PI: T. Wirth

In the first funding period we could demonstrate that NF-κB activity in neurons is required to protect both neurons as well as the animals from death induced by traumatic brain injury (TBI). At the cellular level this could be explained by the initiation of secondary inflammatory processes and upregulation of the pro-apoptotic factors Bad and Bax in NF-κB-inhibited neurons. Work on astrocyte-specific NF-κB modulation revealed a strong effect on the inflammatory parameters, however the acute outcome as measured by a neurological severity scoring system and overall survival was less affected. Interestingly, the activation of NF-κB in oligodendrocytes has a spontaneous inflammatory phenotype, which is currently analyzed.

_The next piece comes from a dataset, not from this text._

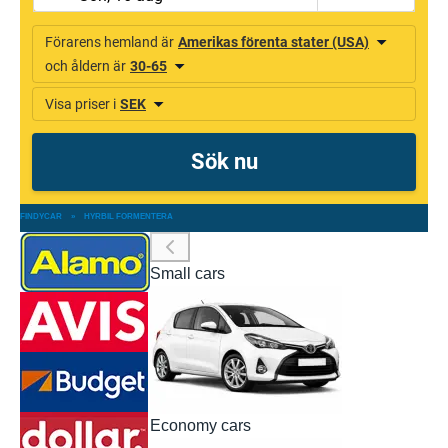
FINDYCAR
»
HYRBIL FORMENTERA
Small cars
Economy cars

Similarly, activation of NF-κB in myeloid cells including microglia has a spontaneous phenotype. This again is currently investigated in detail. Therefore, we will test in the second funding period, whether the inflammatory responses initiated by NF-κB modulation in oligodendrocytes and microglia differentially regulate TBI outcome. In addition, we will analyze the link between TBI-induced neuroimmune responses and neurodegeneration by studying the contribution of cell-type-specific NF-κB modulation as acceleration/deceleration factor of neurodegenerative processes. In this respect we will also adopt models for repetitive mild TBI to mimic chronic traumatic encephalopathy (CTE). For this task a combination of NF-κB-modulated mice with transgenic APP23 mice, a mouse model of Alzheimer’s disease, will be subjected to TBI and the neurodetrimental consequences will be characterized.